This article is taken from the June 2026 issue of The Critic. To get the full magazine why not subscribe? Find our subscription offers here.
No one likes online dating. Swiping through endless profiles, strategically curating one’s own, fielding awkward messages (or worse, none at all) seems to leave everyone saying, “There’s got to be a better way.” That, essentially, is Paul Eastwick’s thesis in his new book Bonded by Evolution.
Worn out by what he calls the “EvoScript”, that is, the way evolutionary psychology has been folded into popular science as regards dating, Eastwick endeavours to write a new one. He achieves this in three parts: debunking the EvoScript, laying out what evolutionary psychology actually tells us, and advising readers who are looking for love.

Whether you’re chronically single or happily married, the first two parts are an interesting and engaging exploration of how humans evolved to build relationships.

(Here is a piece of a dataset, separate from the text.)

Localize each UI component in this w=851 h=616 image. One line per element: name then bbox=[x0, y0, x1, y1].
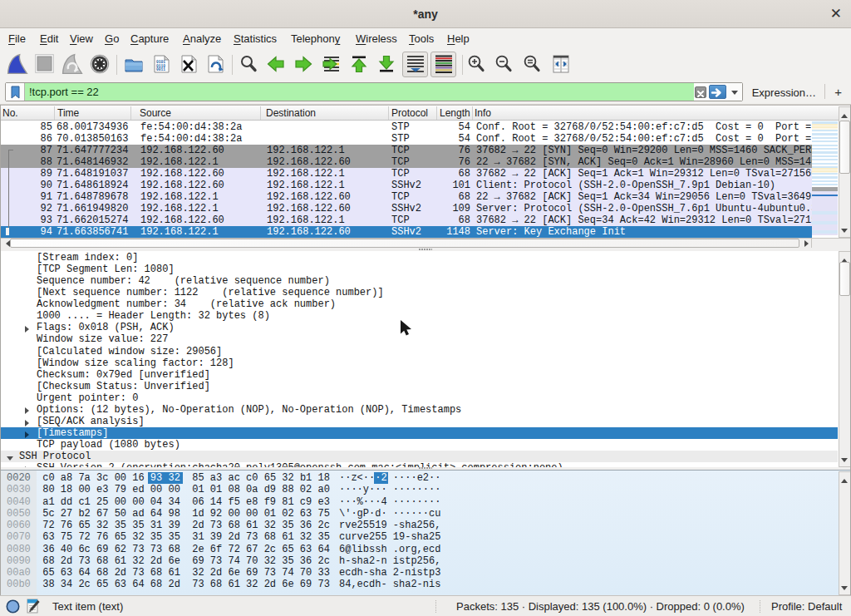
svg-text:0011: 0011 bbox=[156, 67, 165, 71]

It’s less about “mate value”, having the right traits to win the attraction of the opposite sex, and more about building compatibility.
Romance doesn’t depend on a chiselled jaw and a stellar opening line, Eastwick explains, but on the gradual process of getting to know a person. The ancestral environment would have involved prolonged exposure to a relatively small group of people with whom you would regularly interact over time, not a never-ending barrage of strangers’ photos coupled with clever little taglines that seek to encapsulate their entire essences. This is evolutionary psychology, properly understood.
Much of the ground Eastwick covers seems fairly obvious if one gives it a few moments’ thought, but the point is that plenty of people don’t — especially the ones most battered by the more insidious advice of the EvoScript.
Few of us would struggle to come up with real-life examples of happy couples who have very little in the way of common interests, but who have built up compatibility over time through repeated interactions as friends; the ultra-successful man with an impossibly beautiful woman on his arm, whose only attraction to each other is based on the transactional question of “What can this person do for me?”, doesn’t seem terribly prevalent in ordinary life.
Humans are instead drawn to humans that we know and like, and, as Eastwick explains, the more we know someone, the more we tend to like them.
The book serves as an optimistic rejoinder to common dating advice. Relationships aren’t transactional, with an alpha male swapping protection and provision for a perfect 10’s youthful beauty (i.e. fertility). Rather, they operate on a communal basis in which the score is only kept when things have gone wrong.
If this seems a little too optimistic, Eastwick describes the adaptive psychological processes which reinforce pair-bonding: demonstrated biases such as “derogation of alternatives” and “perceived superiority” help reinforce the sense that one’s current partner blows any other potential partners out of the water, and therefore one’s current relationship is as good as it gets. A little bit of self-delusion, it turns out, makes couples happy. Who knew?
Eastwick writes with genuine goodwill, approachable humour and legitimate — if not particularly profound — advice. His book reads like a heart-to-heart with an uncle who’s really looking out for you, kiddo: past the occasional inattentive nodding and a few polite chuckles is some wisdom, backed up with thoughtfully conducted research. He is at his best when he is talking about the stuff that interests him most: the science.
But, as with most of our relatives, there’s always some topic of conversation that makes you check the clock and say, “OK, uncle, that’s enough of that. Let’s change the subject.” For some, it’s cryptocurrency; others, microplastics. With Eastwick, it’s the manosphere.
The third part of Bonded by Evolution is easily its weakest, trading out citations of prestigious journals for the likes of Salon and Vox. With an entire chapter devoted to pearl-clutching over those insidious incels and Andrew Tate types, the book loses its focus and limps to the finish line with a final summation of the advice that has already been woven through the preceding chapters. Whether a subculture of angry men on the internet is actually ruining dating for everyone may be up for debate, but it doesn’t strengthen Eastwick’s case to wade into it.
Despite its lame conclusion, though, Bonded by Evolution is a useful summation of what evolutionary psychology actually says about dating and relationships, as well as a reminder of what it doesn’t. A thoughtful treatment of the research to date debunks many common assumptions about what can make dating miserable. Just as importantly, it validates those intuitions we have about why the whole romantic rigmarole is still worth it.